We drove to New York and I let Logan fill me in on what was happening in the future. Everything really starts going to shit in 2014 with the Sentinels, according to the rest of the world. He said that mutant life started going nuts 14 years before that. Starting with Erik attempting to turn every diplomat in America into a human mutate, like me. Yeah, that really made me want to be friends with the overly dramatic German. Then some asshole named Striker attempted to turn mutants into his little pet army, fun fun. He didn't elaborate further beyond that, the look on his face got a little pained so I assumed it wasn't a good topic.
"What happened between you and Charles? He said you were friends when he was young." Logan asked suddenly, giving me a bit of a side-sneer. I don't think he was actually sneering. That's just his face.
I shrugged, fiddling with a Cat's Cradle I'd kept with me as of late, helped distract me from what happened. "We were, for a while. Things change, I guess."
"I know a load of bullshit when I hear it." He continued with that dry tone of his.
"Because it's usually coming out of your own mouth?"
Now, most intelligent people wouldn't cross Logan, they really wouldn't. I don't think I meet the level of "intelligent" though, so this statement is mostly irrelevant. He's got this nasty glare that makes you question every little thing that bursts from your idiotic face. Well, maybe someone else. I legit didn't care.
"Sometimes." He admitted, not really offended or insulted by what I said. "Maybe it'd be more accurate to say that I know when there's more to a story than what you're saying."
I sighed, waving him off flippantly. "It was nothing, just a bit of deception, betrayal, murder. Charles and me? We're something straight out of a Shakespearean play."
He arched a brow at me. "Feel free to elaborate?"
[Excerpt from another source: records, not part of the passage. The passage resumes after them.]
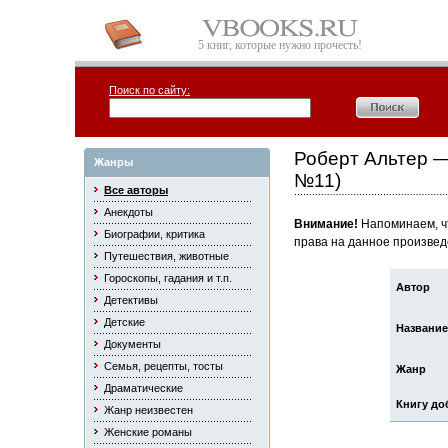
5 книг, которые нужно прочесть!
Поиск по сайту:
Роберт Альтер —
Жанры
№11)
Все авторы
Анекдоты
Внимание!
Напоминаем, чт
Биографии, критика
права на данное произвед
Путешествия, животные
Гороскопы, гадания и т.п.
Автор
Детективы
Детские
Название
Документы
Семья, рецепты, тосты
Жанр
Драматические
Книгу до
Жанр неизвестен
Женские романы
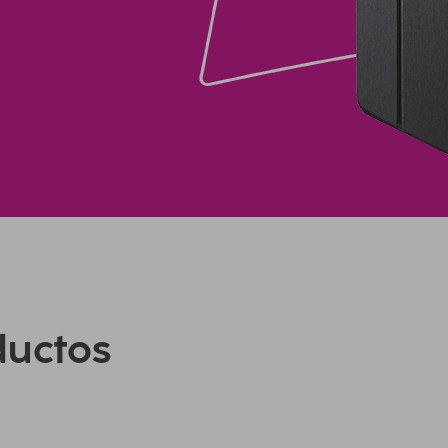
ductos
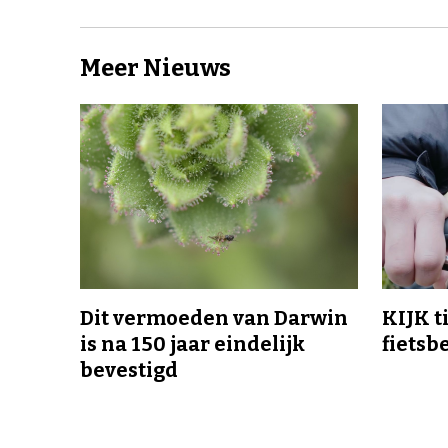
Meer Nieuws
Dit vermoeden van Darwin
KIJK t
is na 150 jaar eindelijk
fietsb
bevestigd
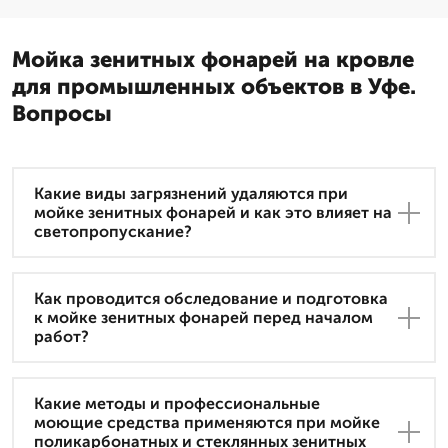
Мойка зенитных фонарей на кровле
для промышленных объектов в Уфе.
Вопросы
Какие виды загрязнений удаляются при
мойке зенитных фонарей и как это влияет на
светопропускание?
Как проводится обследование и подготовка
к мойке зенитных фонарей перед началом
работ?
Какие методы и профессиональные
моющие средства применяются при мойке
поликарбонатных и стеклянных зенитных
I shook my head, returning to the Cradle. "Nope. Charles can tell you in the future if he wants."
"Alright by me." He finished, adjusting his sunglasses and shutting his trap until we showed up at the Palace.
While we drove, I got to think about how my whole life had changed. How much it truly sucked. And every time I almost forgot that, the universe kindly decided to remind me. Usually with a thorough kick to the face. With cleats. Who doesn't love the feeling of spikes embedding themselves into their face. If my stay in an unethical and borderline torturous research facility when I was just in grade school wasn't proof of how much my life blew, how about strangling the life out of my own baby brother? And now I have to save the present as well as the future.
Remind me to thank the universe sometimes around, well, never.